++++ Given information ++++

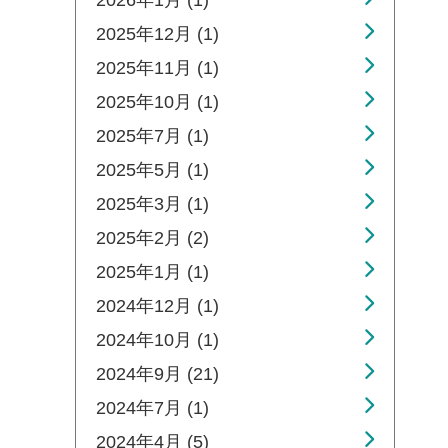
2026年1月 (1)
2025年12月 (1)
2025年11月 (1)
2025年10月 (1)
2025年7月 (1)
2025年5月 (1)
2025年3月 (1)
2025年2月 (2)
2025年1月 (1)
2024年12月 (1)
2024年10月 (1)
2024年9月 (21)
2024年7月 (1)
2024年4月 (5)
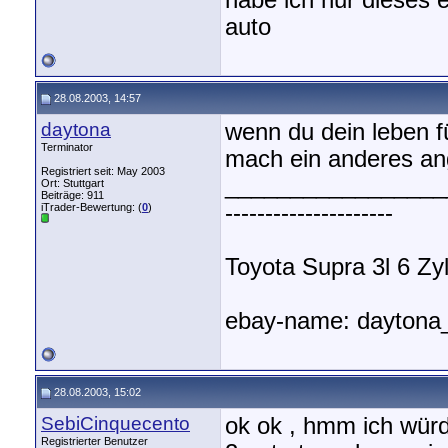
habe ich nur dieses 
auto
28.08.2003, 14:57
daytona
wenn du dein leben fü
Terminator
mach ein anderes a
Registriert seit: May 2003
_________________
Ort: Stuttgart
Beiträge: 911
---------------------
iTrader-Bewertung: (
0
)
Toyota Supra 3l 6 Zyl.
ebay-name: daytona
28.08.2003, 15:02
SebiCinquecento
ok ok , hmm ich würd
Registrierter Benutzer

++++
++++ Given information ++++

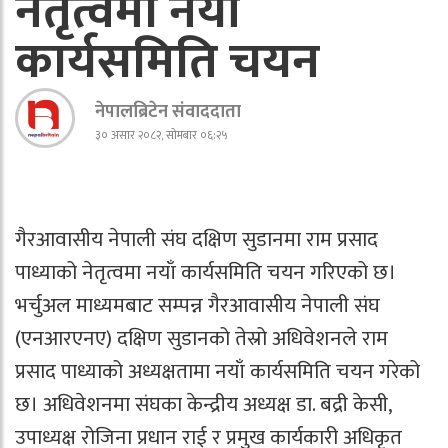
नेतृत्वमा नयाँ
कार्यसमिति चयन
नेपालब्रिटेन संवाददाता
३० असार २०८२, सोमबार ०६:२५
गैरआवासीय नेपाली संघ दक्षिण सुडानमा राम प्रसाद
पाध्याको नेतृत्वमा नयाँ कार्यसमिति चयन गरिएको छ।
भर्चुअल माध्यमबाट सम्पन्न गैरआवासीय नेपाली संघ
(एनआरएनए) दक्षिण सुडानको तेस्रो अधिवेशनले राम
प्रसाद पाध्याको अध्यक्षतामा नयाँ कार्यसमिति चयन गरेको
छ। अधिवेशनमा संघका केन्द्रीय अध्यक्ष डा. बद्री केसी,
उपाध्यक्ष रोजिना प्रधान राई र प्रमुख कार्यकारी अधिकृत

++++

- **Required action**
Print exactly the lines above that run from the one with "2024年12月 (1)" to the one with "Registrierter Benutzer", both included. No pictures.

- **Exercise response**
2024年12月 (1)
2024年10月 (1)
2024年9月 (21)
2024年7月 (1)
2024年4月 (5)
habe ich nur dieses 
auto
28.08.2003, 14:57
daytona
wenn du dein leben fü
Terminator
mach ein anderes a
Registriert seit: May 2003
_________________
Ort: Stuttgart
Beiträge: 911
---------------------
iTrader-Bewertung: (
0
)
Toyota Supra 3l 6 Zyl.
ebay-name: daytona
28.08.2003, 15:02
SebiCinquecento
ok ok , hmm ich würd
Registrierter Benutzer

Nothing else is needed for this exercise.